I'm not hanging up the idea that it should be the same reader, I was thinking the reader recovery should involve a roll back, while Pravega has all the segment redistribution + continue reading work done internally. I was thinking more on a close() method that shut down a reader automatically to the latest offset, so make that example. However, although we have a readerOffline(id, position) method to rollback, there are still some challenges we need to solve:

• It may cause issues when a new reader is not coming up yet while the other online readers have already taken over the segments and start reading.
• It does not fit the FLIP-27 interface much, as we map the "split“ to Pravega reader, the interface just prefers to support having a "start reader from a position" style to roll back.

[tkaitchuck]

I think rather than framing this in terms of partial recovery, which is already possible we need to frame this in terms of: Allowing application managed group state. Which it seems is what Flip-27 is actually about.

[crazyzhou]

@tkaitchuck The partial recovery is the problem we want to solve in the Flink connector, not in Pravega itself, so I would still put it like this. You are right that let application to take control the group state is a solution, but I think maybe bringing in the rust reader logic into Java client, which involves segment readers and the application can actively acquire and release segments that is closer to the FLIP-27 abstraction, may be a better solution to this. That requirement also fits in a better Spark connector.

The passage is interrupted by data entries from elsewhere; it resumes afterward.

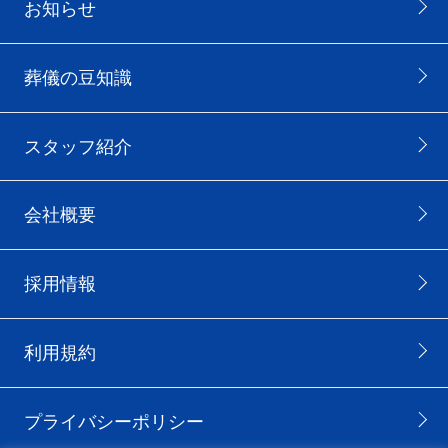
お知らせ
葬儀の豆知識
スタッフ紹介
会社概要
採用情報
利用規約
プライバシーポリシー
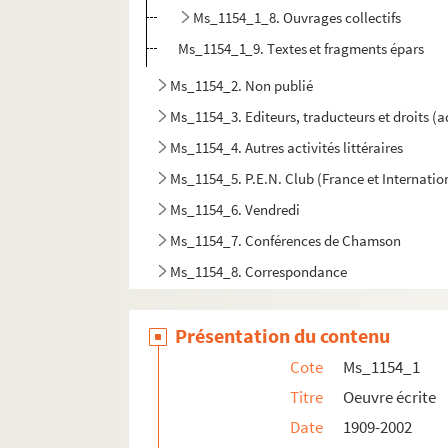
Ms_1154_1_8. Ouvrages collectifs
Ms_1154_1_9. Textes et fragments épars
Ms_1154_2. Non publié
Ms_1154_3. Editeurs, traducteurs et droits (
Ms_1154_4. Autres activités littéraires
Ms_1154_5. P.E.N. Club (France et Internatio
Ms_1154_6. Vendredi
Ms_1154_7. Conférences de Chamson
Ms_1154_8. Correspondance
Ms_1154_9. Autres engagements
Présentation du contenu
Ms_1154_10. Vie professionnelle
Ms_1154_11. Vie mondaine
Cote
Ms_1154_1
Ms_1154_12. Reconnaissance publique
Titre
Oeuvre écrite
Date
1909-2002
Ms_1154_13. Papiers personnels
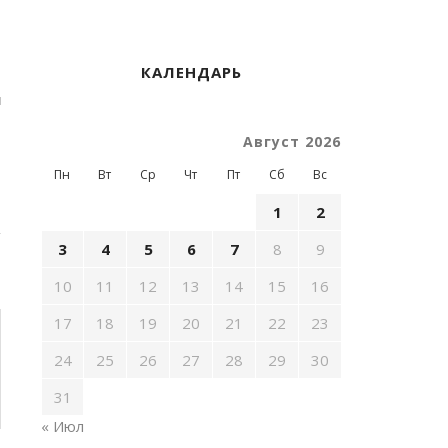
КАЛЕНДАРЬ
u
Август 2026
Пн
Вт
Ср
Чт
Пт
Сб
Вс
1
2
3
4
5
6
7
8
9
10
11
12
13
14
15
16
17
18
19
20
21
22
23
24
25
26
27
28
29
30
31
« Июл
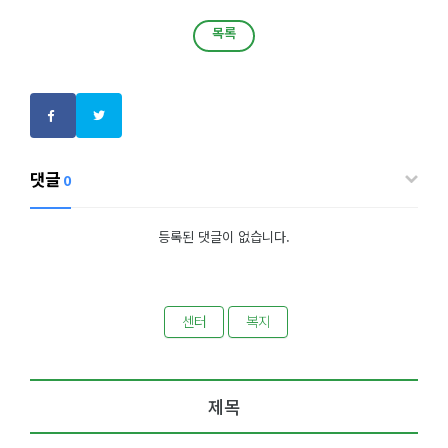
목록
목록
댓글
0
등록된 댓글이 없습니다.
센터
복지
제목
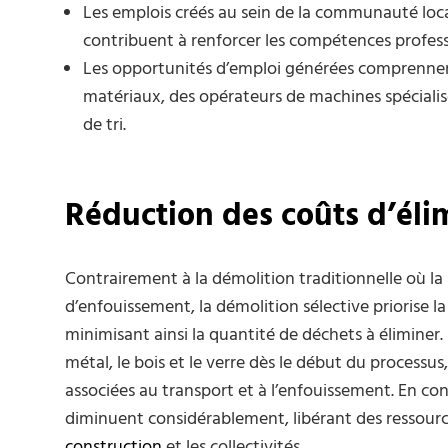
Les emplois créés au sein de la communauté local
contribuent à renforcer les compétences professi
Les opportunités d’emploi générées comprennent
matériaux, des opérateurs de machines spécialisé
de tri.
Réduction des coûts d’éli
Contrairement à la démolition traditionnelle où la
d’enfouissement, la démolition sélective priorise la
minimisant ainsi la quantité de déchets à éliminer.
métal, le bois et le verre dès le début du processus,
associées au transport et à l’enfouissement. En co
diminuent considérablement, libérant des ressourc
construction
et les collectivités.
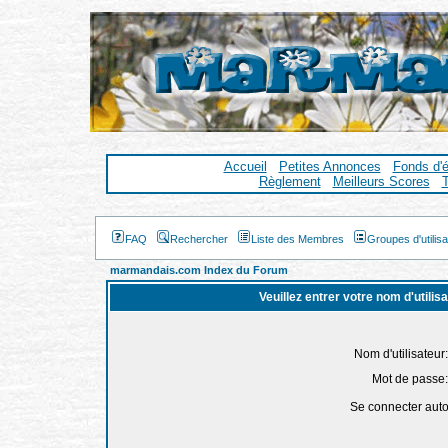
Accueil
Petites Annonces
Fonds d'
Règlement
Meilleurs Scores
T
FAQ
Rechercher
Liste des Membres
Groupes d'utilis
marmandais.com Index du Forum
Veuillez entrer votre nom d'utili
Nom d'utilisateur:
Mot de passe:
Se connecter aut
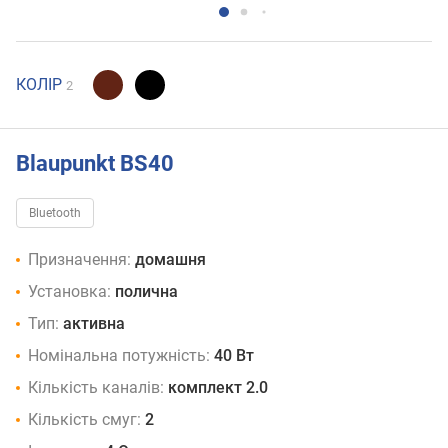
КОЛІР
2
Blaupunkt BS40
Bluetooth
Призначення:
домашня
Установка:
полична
Тип:
активна
Номінальна потужність:
40 Вт
Кількість каналів:
комплект 2.0
Кількість смуг:
2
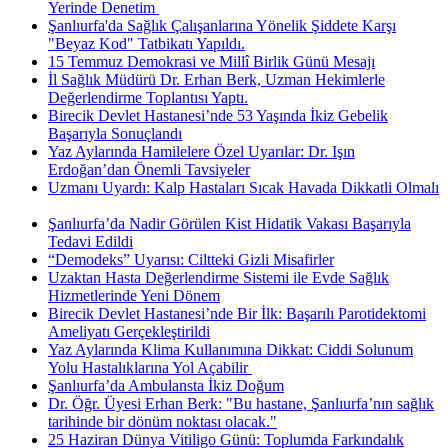
Yerinde Denetim ​
Şanlıurfa'da Sağlık Çalışanlarına Yönelik Şiddete Karşı
"Beyaz Kod" Tatbikatı Yapıldı.
15 Temmuz Demokrasi ve Millî Birlik Günü Mesajı
İl Sağlık Müdürü Dr. Erhan Berk, Uzman Hekimlerle
Değerlendirme Toplantısı Yaptı.
Birecik Devlet Hastanesi’nde 53 Yaşında İkiz Gebelik
Başarıyla Sonuçlandı
Yaz Aylarında Hamilelere Özel Uyarılar: Dr. Işın
Erdoğan’dan Önemli Tavsiyeler
Uzmanı Uyardı: Kalp Hastaları Sıcak Havada Dikkatli Olmalı
Şanlıurfa’da Nadir Görülen Kist Hidatik Vakası Başarıyla
Tedavi Edildi
“Demodeks” Uyarısı: Ciltteki Gizli Misafirler
Uzaktan Hasta Değerlendirme Sistemi ile Evde Sağlık
Hizmetlerinde Yeni Dönem
Birecik Devlet Hastanesi’nde Bir İlk: Başarılı Parotidektomi
Ameliyatı Gerçekleştirildi
Yaz Aylarında Klima Kullanımına Dikkat: Ciddi Solunum
Yolu Hastalıklarına Yol Açabilir ​
Şanlıurfa’da Ambulansta İkiz Doğum
Dr. Öğr. Üyesi Erhan Berk: "Bu hastane, Şanlıurfa’nın sağlık
tarihinde bir dönüm noktası olacak."
25 Haziran Dünya Vitiligo Günü: Toplumda Farkındalık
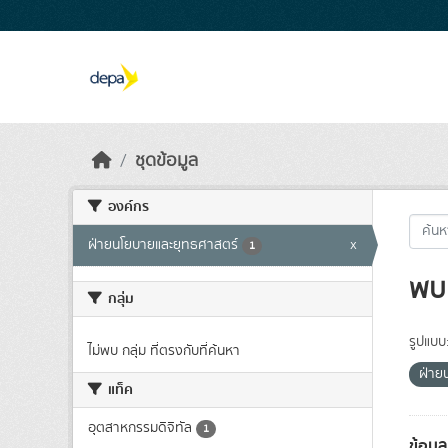
Skip to main content
ชุดข้อมูล
องค์กร
ฝ่ายนโยบายและยุทธศาสตร์
x
1
พบ 
กลุ่ม
รูปแบบ
ไม่พบ กลุ่ม ที่ตรงกับที่ค้นหา
ฝ่าย
แท็ค
อุตสาหกรรมดิจิทัล
1
ข้อมู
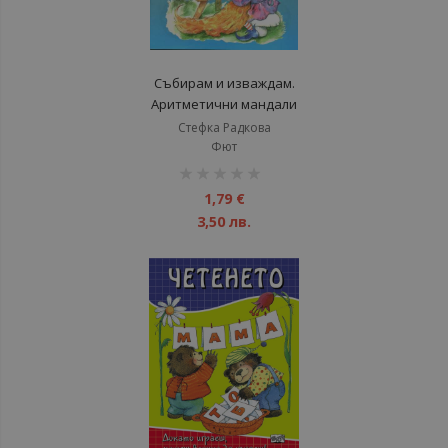
Събирам и изваждам.
Аритметични мандали
Стефка Радкова
Фют
рейтинг:
1%
1,79 €
3,50 лв.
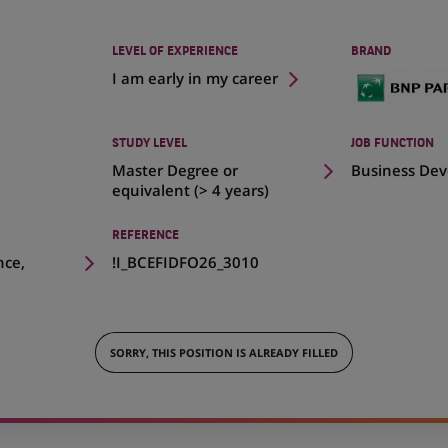
LEVEL OF EXPERIENCE
BRAND
I am early in my career
STUDY LEVEL
JOB FUNCTION
Master Degree or
Business De
equivalent (> 4 years)
REFERENCE
nce,
!I_BCEFIDFO26_3010
SORRY, THIS POSITION IS ALREADY FILLED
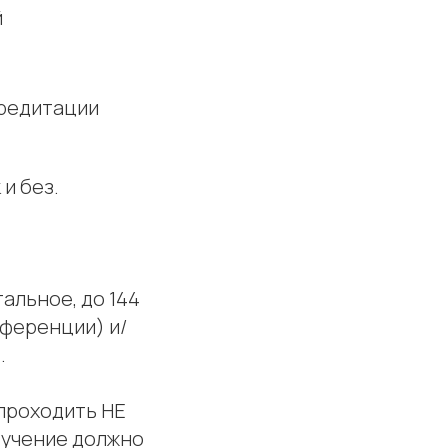
й
кредитации
и без.
альное, до 144
ференции) и/
.
 проходить НЕ
бучение должно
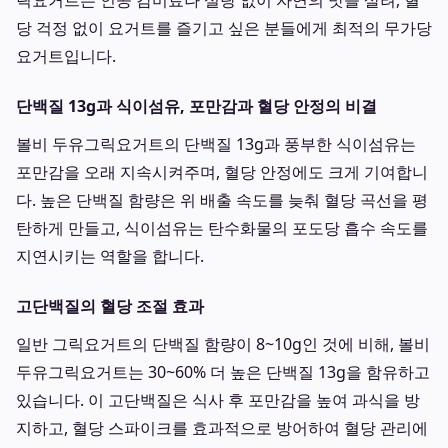
릭요거트는 인공 감미료나 설탕 없이 자연의 맛을 살려, 혈
당 걱정 없이 요거트를 즐기고 싶은 분들에게 최적의 무가당
요거트입니다.
단백질 13g과 식이섬유, 포만감과 혈당 안정의 비결
볼비 두유그릭요거트의 단백질 13g과 풍부한 식이섬유는
포만감을 오래 지속시켜주며, 혈당 안정에도 크게 기여합니
다. 높은 단백질 함량은 위 배출 속도를 늦춰 혈당 곡선을 평
탄하게 만들고, 식이섬유는 탄수화물의 포도당 흡수 속도를
지연시키는 역할을 합니다.
고단백질의 혈당 조절 효과
일반 그릭요거트의 단백질 함량이 8~10g인 것에 비해, 볼비
두유그릭요거트는 30~60% 더 높은 단백질 13g을 함유하고
있습니다. 이 고단백질은 식사 후 포만감을 높여 과식을 방
지하고, 혈당 스파이크를 효과적으로 방어하여 혈당 관리에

And for Pravega's partial recovery, I'd like to share more thoughts on this.

There are two kinds of single-reader recovery in Pravega's point of view: reader.close() and readerGroup.readerOffline().

The reader.close() story is complete which fits for the stateless Java apps that just requires the completeness+no-duplicate of the data being read out. No matter it is an application failure or system failure, as the reader is auto-closed, this method will be finally called either actively or passively by the app, then these open segments would be re-assigned to either other readers or new readers to continue the reading.

However, the readerGroup.readerOffline() story that involves the rollback is not complete to me. It is used more in stateful apps that needs to rollback a whole pipeline, e.g Flink. This readerOffline logic would require the app to persist the reader position and call this readerOffline actively. This would require application to

1. Have the capability of the reader status detection.
2. Know when and which readers to call this readerOffline when there is an application failure and reader is closed passively.

These answer of these two question is not clear in Pravega itself.